Было приятно писать потому, что каждое мелкое событие в литературном изложении приобретало значительность, а иногда даже грандиозность. Если доктору случалось писать о ком-нибудь из знакомых плохое, он не называл настоящих имен, заменял условными буквами - NN, X, Z. Он боялся, чтобы люди, которые приходили к нему играть в преферанс, не были опорочены после его смерти, когда его записки будут обнаружены и опубликованы. Уезжая из дому, он уложил дневник в папку, папку обвязал веревочкой и запечатал сургучом.
- Сонечка, - сказал он, подавая жене папку обеими руками, как образ, - это прошу хранить и вскрыть только в случае... Ты понимаешь, в каком случае.

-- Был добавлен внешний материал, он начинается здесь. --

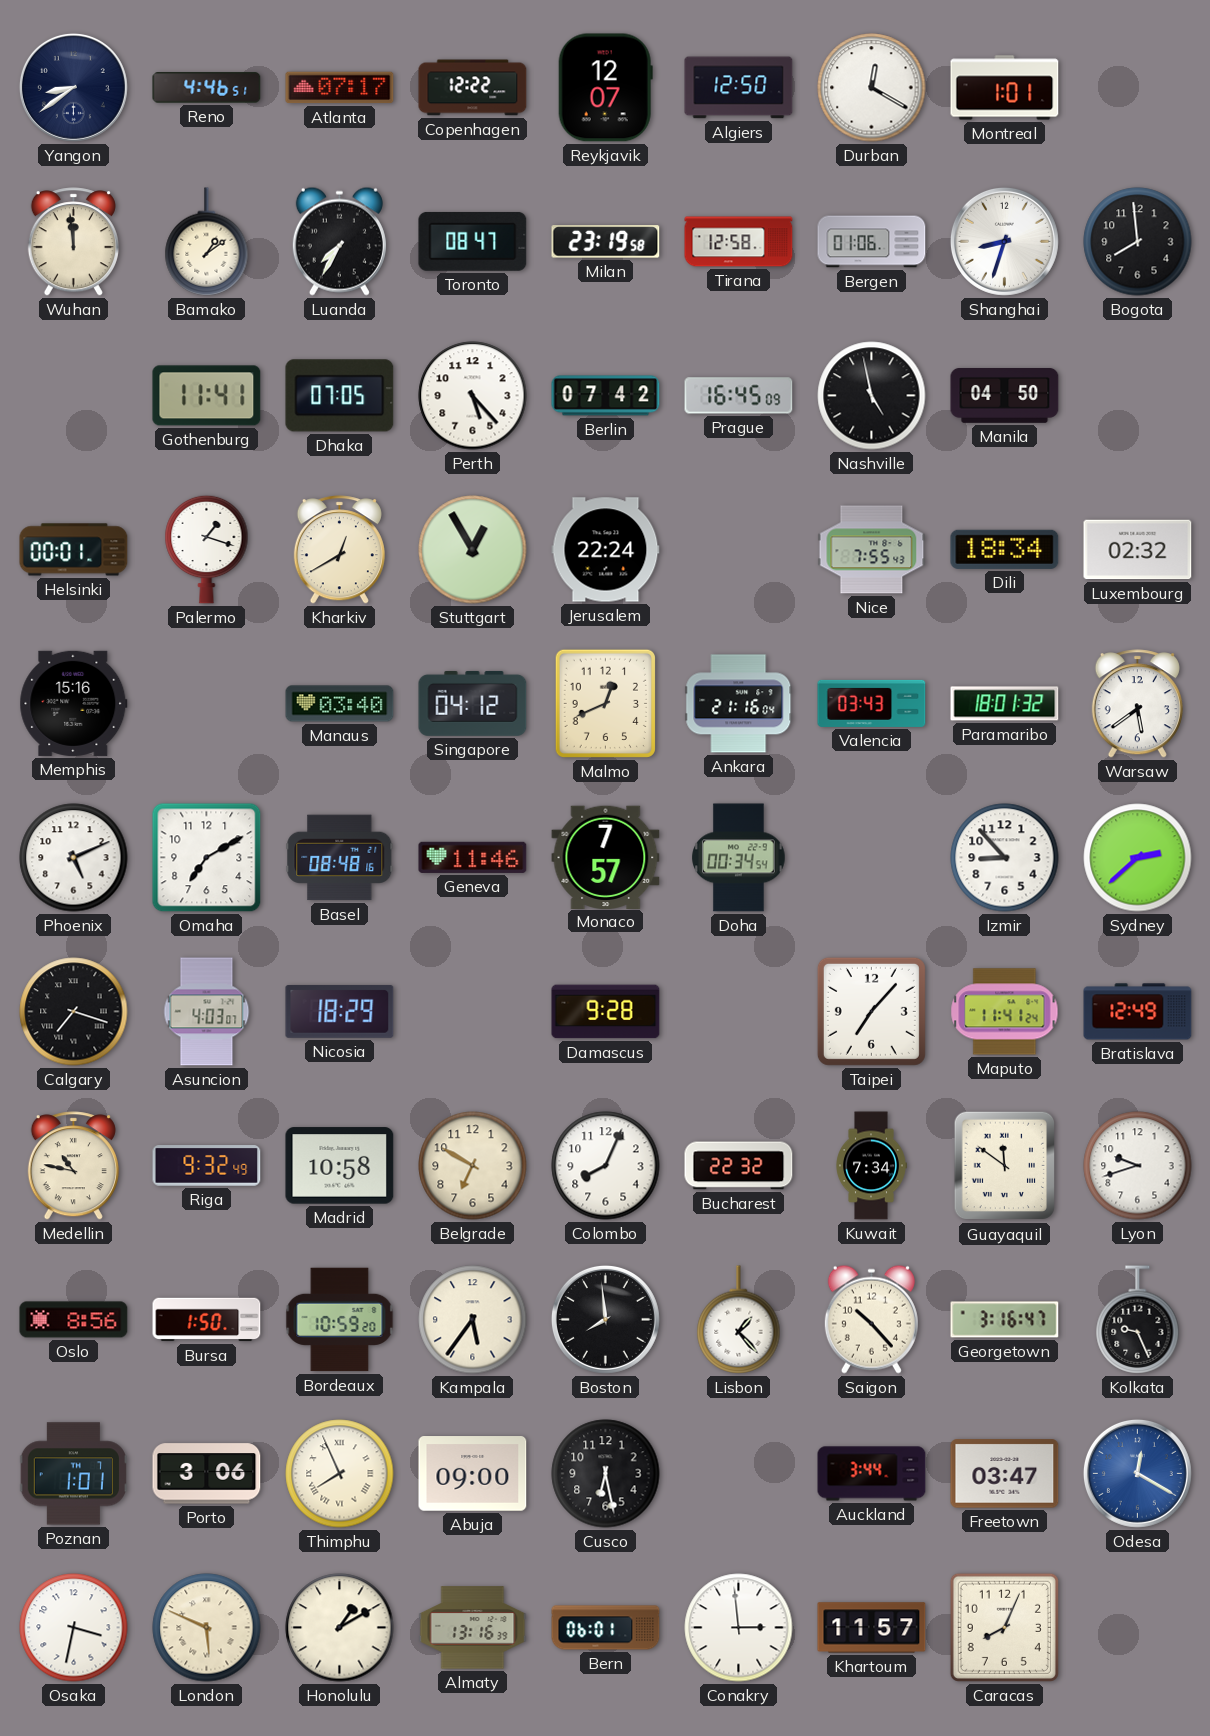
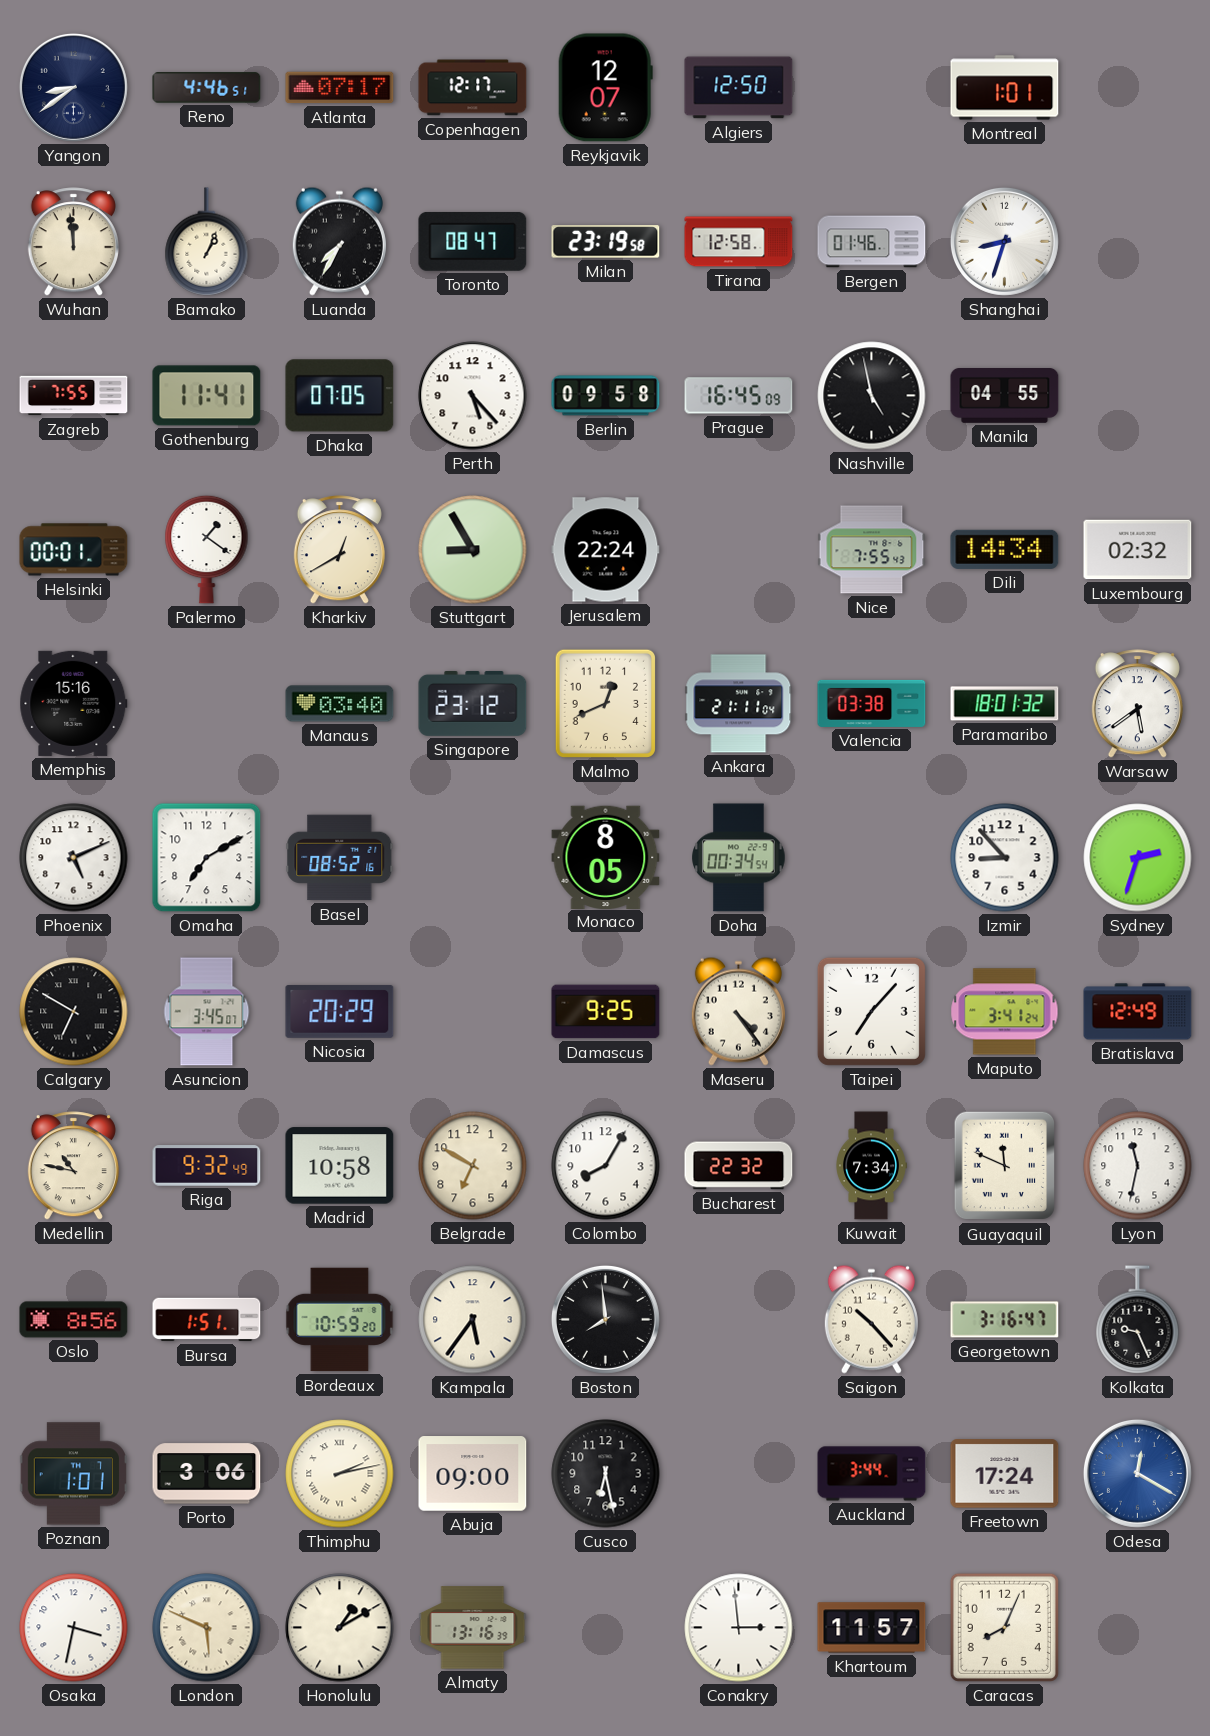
Copenhagen: 12:22 -> 12:17
Durban: 12:20 -> none
Bamako: 1:09 -> 1:04
Bergen: 01:06 -> 01:46
Bogota: 7:59 -> none
Zagreb: none -> 7:55
Berlin: 07:42 -> 09:58
Manila: 04:50 -> 04:55
Palermo: 1:18 -> 1:21
Stuttgart: 12:55 -> 8:55
Dili: 18:34 -> 14:34
Singapore: 04:12 -> 23:12
Ankara: 21:16 -> 21:11
Valencia: 03:43 -> 03:38
Basel: 08:48 -> 08:52
Geneva: 11:46 -> none
Monaco: 7:57 -> 8:05
Sydney: 2:38 -> 2:33
Calgary: 7:18 -> 6:50
Asuncion: 4:03 -> 3:45
Nicosia: 18:29 -> 20:29
Damascus: 9:28 -> 9:25
Maseru: none -> 4:24
Maputo: 11:41 -> 3:41
Colombo: 8:04 -> 8:05
Guayaquil: 11:51 -> 11:49
Lyon: 9:42 -> 11:32
Bursa: 1:50 -> 1:51
Lisbon: 1:23 -> none
Thimphu: 7:56 -> 2:13
Freetown: 03:47 -> 17:24
Bern: 06:01 -> none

В поезде, после встречи с женой, ему опять захотелось писать. Он открыл толстую, еще не начатую тетрадь, с удовольствием понюхал ее клеенчатый переплет, вздохнул и написал:
"2 июля 1941 года. Приходила Сонечка".
И сразу ему расхотелось писать. Поезд шел. В купе было прохладно. Жужжал вентилятор... Вот здесь она сидела в уголке. Попала она в трамвай или еще ждет?.. Доктор положил лоб на тетрадь и долго сидел так, не шевелясь.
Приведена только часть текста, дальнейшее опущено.